Prompted by viral video, campus forum to draw wide variety of students together for open discussion

The Syracuse University chapter of the NAACP will hold a forum Friday in Grant Auditorium at 1 p.m.

Organizers of the Friday’s campus forum are anticipating a diverse audience for their open discussion on issues of race and identity on Syracuse University’s campus

The forum, organized by the Syracuse University of the National Association for the Advancement of Colored People, comes in response to an Instagram video that went viral this weekend. In the video, SU soccer player Hanna Strong uses racist and homophobic slurs. Its spread on social media prompted students to organize a same-day meeting on Saturday, when early plans for a better organized follow-up forum also began to take shape, said Danielle Reed, an African American studies and Spanish junior who participated.

This follow-up forum will take place in Grant Auditorium on Friday, Sept. 12 between 1 p.m. and 3 p.m. In addition to the viral video, Reed said organizers will raise issues such as the ongoing events in Ferguson, Mo.

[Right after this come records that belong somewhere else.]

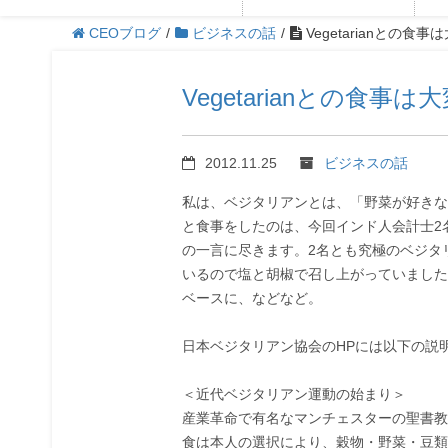
CEOブログ
/
ビジネスの話
/
Vegetarianとの食事
Vegetarianとの食事は
2012.11.25
ビジネスの話
私は、ベジタリアンとは、「野菜が好きな
と食事をしたのは、今回インド人会計士2
の一言に尽きます。2名とも究極のベジタ
いるので塩と胡椒で召し上がっていました
ベースに、などなど。
日本ベジタリアン協会のHPには以下の説
＜近代ベジタリアン運動の始まり＞
産業革命で有名なマンチェスターの聖書教
食は本人の選択により、穀物・野菜・豆類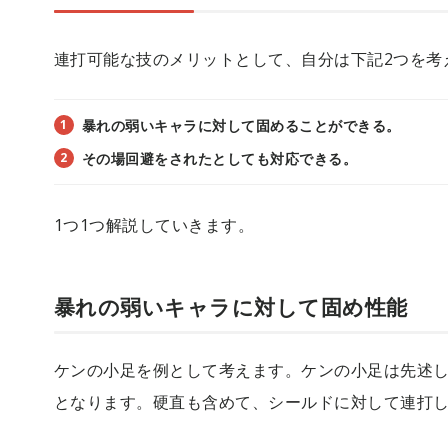
連打可能な技のメリットとして、自分は下記2つを考
暴れの弱いキャラに対して固めることができる。
その場回避をされたとしても対応できる。
1つ1つ解説していきます。
暴れの弱いキャラに対して固め性能
ケンの小足を例として考えます。ケンの小足は先述した
となります。硬直も含めて、シールドに対して連打し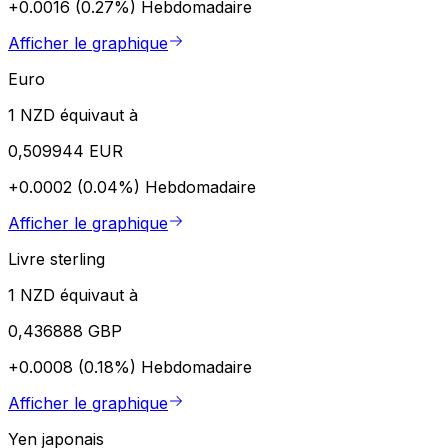
+0.0016 (0.27%)
Hebdomadaire
Afficher le graphique
Euro
1 NZD équivaut à
0,509944 EUR
+0.0002 (0.04%)
Hebdomadaire
Afficher le graphique
Livre sterling
1 NZD équivaut à
0,436888 GBP
+0.0008 (0.18%)
Hebdomadaire
Afficher le graphique
Yen japonais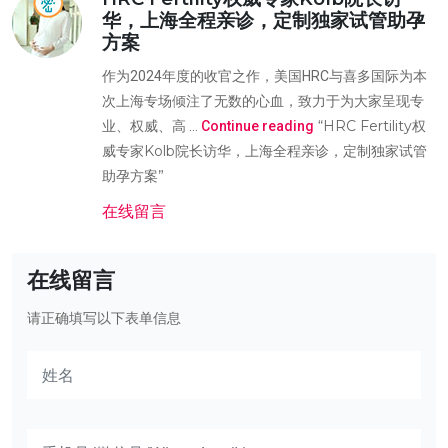
华，上海全程亲诊，定制独家试管助孕
方案
作为2024年度的收官之作，美国HRC与喜多国际为本
次上海专场倾注了无数的心血，致力于为大家呈现专
“HRC Fertility权
业、权威、高 …
Continue reading
威专家Kolb院长访华，上海全程亲诊，定制独家试管
助孕方案”
在线留言
在线留言
请正确填写以下表单信息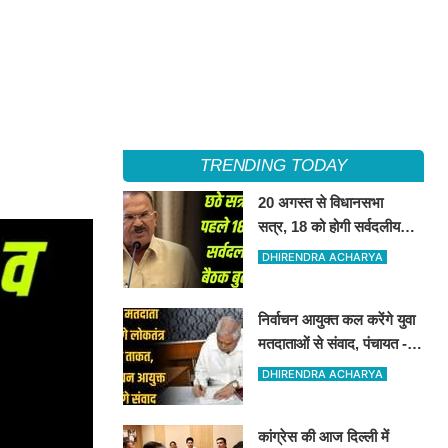
TRENDING TODAY
20 अगस्त से विधानसभा
सत्र, 18 को होगी सर्वदलीय
बैठक
DHIRENDRA ACHARYA
निर्वाचन आयुक्त कल करेंगे युवा
मतदाताओं से संवाद, पंचायत -
निकाय चुनाव को लेकर यह
DHIRENDRA ACHARYA
संवाद हो रहा है
कांग्रेस की आज दिल्ली में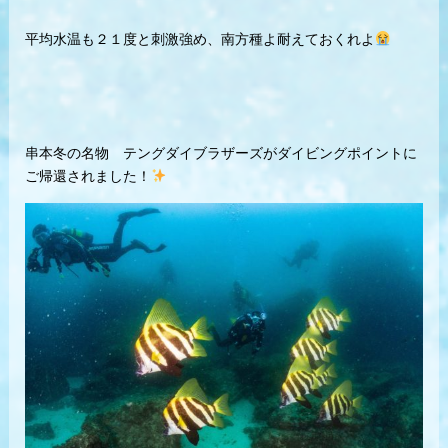
平均水温も２１度と刺激強め、南方種よ耐えておくれよ
串本冬の名物 テングダイブラザーズがダイビングポイントに
ご帰還されました！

The intent is to prompt an open and educated conversation about issues that especially affect underrepresented students on campus.

Although the initial meeting — organized through social media in the course of about two hours — brought primarily underrepresented students to Goldstein Student Center on South Campus, Reed said, earlier planning and a push to reach out to other demographics among students is expected to broaden Friday’s participants both in number and experience.

“I’m trying to go above and beyond and really reach out and make it impossible for other organizations to ignore our invitation,” said Reed, who is involved in the planning as part of NAACP’s executive board. “Even if we have to go door to door on frat row, they will know this event is happening.”

The Graduate Student Association, for example, has encouraged participation in the forum in an emailed statement to members. Likewise, Pride Union executive board members said representatives from their organizations will also attend.

Pride Union has also been raising awareness this week for the homophobic aspect of the viral video, said Ian Schenk, Pride Union’s secretary and a paper engineering junior at the State University of New York College of Environmental Science and Forestry. They’ve been promoting a hashtag on Twitter, #OutspokenSU, to specifically address the queer perspective of the video and to complement the NAACP’s promoted hashtag, #SpeakUpSU.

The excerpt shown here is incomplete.